This editorial is part of the Dallas Morning News editorial board’s slate of recommendations for the 2022 primary. Find the full project here.
The 32nd Congressional District has become more solidly blue through redistricting. It’s now a long, oddly shaped swath where just 36% of residents are white and where Joe Biden would have beaten Donald Trump with 66% of the vote. The newly redrawn 32nd stretches just across the Collin County line into Plano, west to Addison, south through Richardson and much of East Dallas, all the way to Balch Springs in southeast Dallas County.
Republicans have a formidable task trying to win this district in November against two-term U.S. Rep. Colin Allred, who has no challengers in the March 1 Democratic primary. It will take a candidate willing to embrace a broad constituency and be a listener and a leader for everyone in this diverse district.
We believe Brad Namdar, a small-business owner and constitutional conservative with a history of civic involvement, can be that hope for GOP primary voters.

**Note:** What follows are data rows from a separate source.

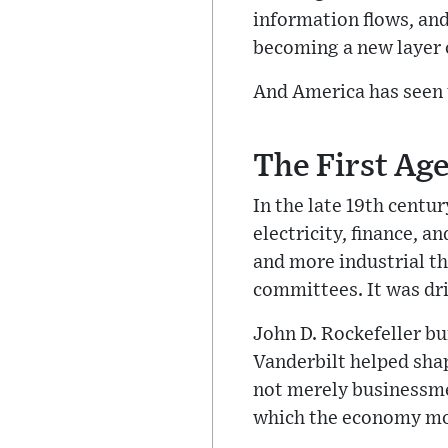
information flows, and
becoming a new layer 
And America has seen 
The First Age
In the late 19th centu
electricity, finance, 
and more industrial th
committees. It was dri
John D. Rockefeller bu
Vanderbilt helped sha
not merely businessme
which the economy m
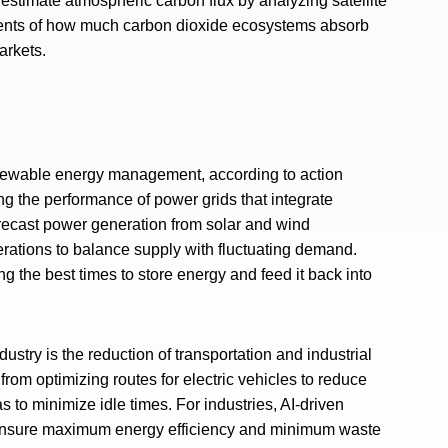
stimate atmospheric carbon flux by analyzing satellite
ments of how much carbon dioxide ecosystems absorb
arkets.
 renewable energy management, according to action
ing the performance of power grids that integrate
ecast power generation from solar and wind
perations to balance supply with fluctuating demand.
g the best times to store energy and feed it back into
dustry is the reduction of transportation and industrial
from optimizing routes for electric vehicles to reduce
 to minimize idle times. For industries, AI-driven
o ensure maximum energy efficiency and minimum waste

“Our strength is in our diversity,” Namdar, 33, told us of the district during an interview with five of the six Republicans running for the seat. He vows not to be “a congressman who says, ‘I will vote 100% one side or 100% the other side.’”

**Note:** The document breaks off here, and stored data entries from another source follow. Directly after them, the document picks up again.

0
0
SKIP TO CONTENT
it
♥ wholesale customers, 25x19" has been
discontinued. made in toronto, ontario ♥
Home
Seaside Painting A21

Namdar, born in Dallas County and the son of Iranian immigrants, grew up in Plano and has two degrees from SMU. He gave sensible, sensitive answers to questions about the border crisis, the pandemic and safeguarding elections. He also voiced a rational view of what happened at the U.S. Capitol last Jan. 6, saying he condemns all who engaged in violence or broke the law.
His questionnaire lists accolades including a President’s Service Award from the White House; serving on the U.S. Chamber of Commerce’s Small Business Advisory Council and its Eradicate Human Trafficking Task Force; and an appointment by Gov. Greg Abbott to the OneStar Foundation, which supports nonprofits and advocates for volunteerism in Texas. Namdar also has served on the advisory board and been policy director for the Frisco-based Treasured Vessels Foundation, which provides a haven for human trafficking survivors.

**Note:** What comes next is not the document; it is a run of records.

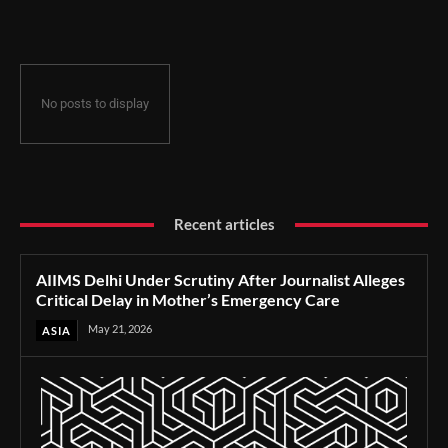
Delay in Mother’s Emergency Care
No posts to display
Recent articles
AIIMS Delhi Under Scrutiny After Journalist Alleges
Critical Delay in Mother’s Emergency Care
May 21, 2026
ASIA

Namdar firmly advocates for border security but says it must be achieved humanely. He understands achieving the American dream through legal immigration. Not only is he the son of immigrants, his wife is a native of Mexico, a fellow SMU graduate and, as of 2016, a U.S. citizen. Namdar spent time as an intern for the late U.S. Rep. Sam Johnson, who he says taught him the importance of valuing all constituents and that “to be a true statesman, you have to have a heart for helping people, which I have.” Namdar cites an endorsement from state Rep. Pete Sessions, who served 11 terms in Congress before losing to Allred in 2018.
Another candidate who impresses us is Justin Webb, a Marine and Navy veteran who served in Iraq and Afghanistan. Webb, 40, had unequivocal opinions about government incompetence and overreach, quoting President Ronald Reagan, who said, “As government expands, liberty contracts.” Webb also spoke of the need for trust-busting to break up monopolies, and we liked his clarity regarding Jan. 6, which he said his 19 years in the military leave no doubt was “an armed insurrection against this country.”
Others running in this primary are Nathan Davis, who owns a financial consulting business, and Darrell Day, a business owner who served on the Arlington City Council over three decades ago. Their stances — including that Trump won the 2020 election — put them out of step with most of the district. Also in the crowded field are Edward Okpa, a former Dallas mayoral candidate who works in real estate and economic development, and Antonio Swad, founder of Wingstop and Pizza Patron.
We feel Namdar gives 32nd District voters the GOP’s best chance at success in November.